Friday, February 24, 2006

Men and women differ in their reactions to stress

According to this report on American men are more likely than women to react to stress through sleep disturbance, anger or irritation. Women are more likely to feel nervous, to cry or to feel fatigue. Significant numbers of people react to stress by smoking or over-eating. This is because when stressed we seek comfort rather than what is good for us, according to Rajita Sinha, director of the Research Program on Stress, Addiction and Psychopathology at Yale University School of Medicine.

Tuesday, February 7, 2006

Sexes respond differently to heart attack symptoms

Irishmen are seven times more likely than Irish women to drive themselves to hospital while having a heart attack, according to according to a report in The Irish Times (premium content) by its Medical Correspondent, Dr Muiris Houston, on new research.The study also found that it took women five times as long as men to go to an emergency department after their symptoms first started.
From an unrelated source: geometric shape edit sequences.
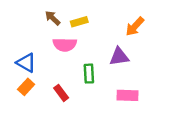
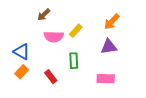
brown arrow: (53, 18) -> (44, 15), turned -88
yellow rectangle: (79, 22) -> (76, 31), moved, turned -32
purple triangle: (119, 57) -> (109, 47), moved

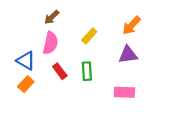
pink semicircle: (54, 37) -> (50, 43), moved, turned -78
red rectangle: (51, 77) -> (60, 71), moved

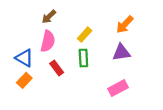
green rectangle: (87, 71) -> (83, 58), moved
pink rectangle: (124, 92) -> (118, 88), turned -30

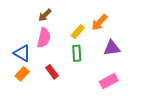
orange arrow: (125, 25) -> (99, 22), moved
red rectangle: (57, 68) -> (52, 72), moved

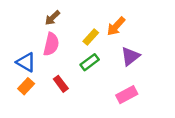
purple triangle: (112, 48) -> (130, 56), turned -30
green rectangle: (77, 53) -> (90, 62), turned 56

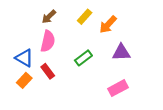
yellow rectangle: (91, 37) -> (85, 17), moved
purple triangle: (130, 56) -> (121, 52), turned 36
red rectangle: (61, 84) -> (48, 71), moved

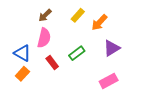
purple triangle: (121, 52) -> (112, 48), turned -30
red rectangle: (48, 71) -> (52, 62), moved

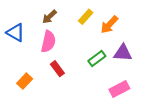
purple triangle: (112, 48) -> (123, 53), turned 36
blue triangle: (22, 53) -> (16, 33), moved
green rectangle: (77, 53) -> (97, 59), moved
Researchers from the School of Nursing and Midwifery at Trinity College Dublin looked at 890 patients admitted to six Dublin teaching hospitals with a confirmed heart attack.Some 50 per cent of people experiencing a heart attack will die before they reach hospital with the survival of the remaining half dependant on seeking medical help quickly, researchers found.The research, published in the Journal of Advanced Nursing, found it took women an average of 14 hours to get to hospital after the initial symptoms of a heart attack began, compared with just 2.8 hours for men.

Those who referred themselves to hospital experienced the shortest delays; patients referred by their GPs took on average five hours to get to hospital compared with 1.7 hours for those who self-referred.Patients with private medical insurance experienced shorter delays in getting to hospital. It took this group 1.7 hours to reach a casualty department while those with medical cards had an average delay of 2.4 hours.

Some 7 per cent of men and 1 per cent of women drove themselves to hospital, despite having chest pain or other serious symptoms. Many said they were too embarrassed to go in an ambulance or that ambulances should be used for more urgent cases.

Author Dr Sharon O'Donnell said: "Driving during a heart attack is obviously extremely dangerous for both the driver and the general public."People who drove themselves to hospital said they did it because it was the quickest way to get to the hospital, they felt well enough to make the journey, and they would have pulled over if necessary."However, she noted that many patients felt they were close to collapse when they arrived in the casualty department.

Commenting on the longer times it took women to get to hospital compared with men, Dr O'Donnell said a previous paper by the same researchers found that women with heart attacks waited longer than men to be admitted and treated."This means that women not only took longer to be treated, they also took considerably longer to get there in the first place. Prompt treatment is essential in heart attacks and these delays mean that women are more likely to suffer complications."

Asked why this might be, she said: "Women do not see themselves as heart attack victims. While men typically get sudden chest pain radiating down the left arm, women may get symptoms such as nausea, fatigue and shortness of breath."Dr O'Donnell said the overall message from the research was "no matter what your gender, if you suspect you are having a heart attack, take an aspirin and an ambulance".